Because Plaintiffs have not clearly demonstrated that they are producers of feeder cattle as that term is understood by the CME Feeder Cattle Index and beef production industry at large, their new allegations fail to establish causation and a direct injury as would be necessary for antitrust standing. The Court will therefore dismiss Plaintiffs' Sherman Act, Packers and Stockyards Act, and state antitrust and consumer protection claims for lack of antitrust standing under Associated General Contractors of California, Inc. v. California State Council of Carpenters, 459 U.S. 519 (1983). The Court will also dismiss the remaining state law claims arising under Colorado and Florida laws.

BACKGROUND

I. FACTS

The Plaintiffs' factual allegations remain largely the same as those outlined in the Court's prior order. See In re Cattle and Beef Antitrust Litig., No. 22-3031, 2023 WL 5310905, at *1-2 (D. Minn. Aug. 17, 2023). As such, the Court will only summarize and address newly alleged facts relevant to the current motion.

Cow-calf operations are the first step in the beef supply market. (Am.

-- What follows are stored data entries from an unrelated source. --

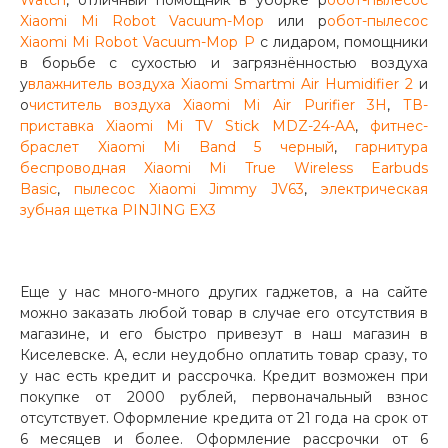
Watch
, отличный помощник в уборке р
обот-пылесос
Xiaomi Mi Robot Vacuum-Mop
или р
обот-пылесос
Xiaomi Mi Robot Vacuum-Mop P
с лидаром, помощники
в борьбе с сухостью и загрязнённостью воздуха
у
влажнитель воздуха Xiaomi Smartmi Air Humidifier 2
и
о
чиститель воздуха Xiaomi Mi Air Purifier 3H
,
ТВ-
приставка Xiaomi Mi TV Stick MDZ-24-AA
,
фитнес-
браслет Xiaomi Mi Band 5 черный
,
гарнитура
беспроводная Xiaomi Mi True Wireless Earbuds
Basic
,
пылесос Xiaomi Jimmy JV63
,
электрическая
зубная щетка PINJING EX3
Еще у нас много-много других гаджетов, а на сайте
можно заказать любой товар в случае его отсутствия в
магазине, и его быстро привезут в наш магазин в
Киселевске. А, если неудобно оплатить товар сразу, то
у нас есть кредит и рассрочка. Кредит возможен при
покупке от 2000 рублей, первоначальный взнос
отсутствует. Оформление кредита от 21 года на срок от
6 месяцев и более. Оформление рассрочки от 6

Compl. ¶ 62, Oct. 18, 2023, Docket No. 371.); see also In re Cattle and Beef Antitrust Litig., 2023 WL 5310905, at *1 (depicting diagram of beef production market). Cow-calf entities retain cattle for the gestation period and then raise the calves until they are weaned from their mothers. (Am. Compl. ¶¶ 62-63.); In re Cattle and Beef Antitrust Litig., 2023 WL 5310905, at *1. After the cattle are weaned, they are raised until they are large enough for finishing at the feedlots-generally, when they are between 600 to 800 pounds. (Am. Compl. ¶ 63.) Ranchers can raise the cattle until they are large enough for finishing and sell directly to a feedlot or, if the cattle are too small or light to enter the feedlot, to stockers or backgrounders, who will raise the cattle until they are large enough for finishing. (Id.); In re Cattle and Beef Antitrust Litig., 2023 WL 5310905, at *1. Feedlots or finishing operations are the final phase of the beef production system, wherein the cattle are fed to harvest weight. (Am. Compl. ¶ 64.) Once cattle reach between 950 and 1,500 pounds, they become fed cattle. (Id.) The finishing process generally takes less than 6 months. (Id.) Fed cattle are sold and slaughtered at packing plants operated by packers like Defendants. (Id. ¶ 66.) The entire cattle production cycle from birth to slaughter is typically 15 to 24 months. (Id. ¶ 68.)

Unless otherwise noted, all citations are to Case No. 22-3031.

In their Amended Complaint, Plaintiffs relabel themselves as producers of feeder cattle who indirectly sell cattle to one or more Defendants in this case. (Id. ¶ 2.) Feeder cattle are ultimately sold as “fat” or “fed” cattle. (Id. ¶ 7.) Plaintiffs define feeder cattle as “calves, steers, or heifers raised by cow-calf-entities, ranchers, or backgrounders in the United States, which feedlots use to produce fed cattle.” (Id. ¶ 1 n.1.) This expansion of Plaintiffs from cow-calf ranchers to producers of feeder cattle in effect expands to include all indirect sellers, including cow-calf-entities, ranchers, and backgrounders. (Compare No. 22-2903, Class Action Compl. ¶ 1, Oct. 31, 2022, Docket No. 1, with Am. Compl. ¶ 2.)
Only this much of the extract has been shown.